The first change I made is I cut my strips at 2 1/4″ now, instead of 2 1/2″. I found that my bindings were feeling a little floppy, and not full, so I tried it and liked it better. It’s amazing how much a difference 1/4″ can make in the binding details.
To begin, leave 10″ -12″ of binding not stitched down, to complete later. I usually like to start in the middle of a side, or the bottom, away from a corner. Use 1/4″ seam allowance.
Another big change, I stopped taking the time to press a crease down the length of the binding. It can take forever, depending on how big your quilt is, and I’m usually binding quilts in multiples, so it takes even more time. I also like having a nice open pocket for stitching through by hand. Instead I fold the binding as I attach it to the quilt top.
To keep the binding tangles to a minimum, I wrap the binding around a 6″-6 1/2″ ruler and then wear it as a bracelet on my wrist. Be sure to pull the length out, instead of letting it unwrap and twist off the roll. An arm length will do.
I’m always stopping to adjust the mass of quilt, and it is in those moments that I fold the binding as well. Line it up, nice and straight and keep stitching. Using the needle-down position on the machine is super helpful for keeping the quilt in place, and the seam straight.
When I arrive at a corner, I stop stitching 1/4″ away from the edge of the quilt. Backstitch to secure the stitches, and cut the thread to make the miter.
I pinch the corner, so that the edges line up, and the fold lays flat.
I don’t use a lot of pins to sew the bindings, but in this space I do! I want to be sure nothing is shifting as I go back to the sewing machine.
Start stitching 1/4″ away from the edge, and back stitch to secure once more.
Cut one length of binding, so that it ends in the center of the unstitched space. I always add a pin here to keep it in place. It should be pulled flat, but not be stretched out.
Lay the second piece of binding over the top, again pulling it smooth, but not stretching the fabric. Measure the overlap, to match the width of the binding. In my case 2 1/4″.
Mark the length to cut, you can use any marking tool, I prefer to quickly crease the binding with the edge of the ruler.
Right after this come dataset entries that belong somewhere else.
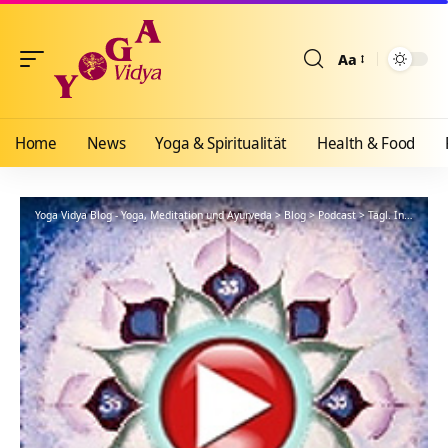
Aa
Größenänderun
Home
News
Yoga & Spiritualität
Health & Food
Yoga Vidya Blog - Yoga, Meditation und Ayurveda
>
Blog
>
Podcast
>
Tägl. Inspiration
Then trim away the excess.
Now release the first piece of binding, to sew the pieces together on a diagonal.
Careful not to twist the pieces (I’ve only done that once!), lay them right sides together matching the corners and edges as shown. Add a couple pins to keep things secure, then move the entire quilt to the sewing machine again.
Stitch from corner to corner, you may want to mark the center line, but it gets easier to eyeball with experience.
Remove the pins, and verify the length fits your quilt. If for any reason your binding isn’t fitting, or the line of the binding isn’t to your liking (say if you missed a corner when stitching) quickly take out your stitches and try again. It’s a forgiving process, and can take some practice.
Once you are happy with how it fits, trim away the excess binding, and press the seam allowance open.
Pin the binding in place to reduce puckers as you arrive at the starting point, and stitch in place.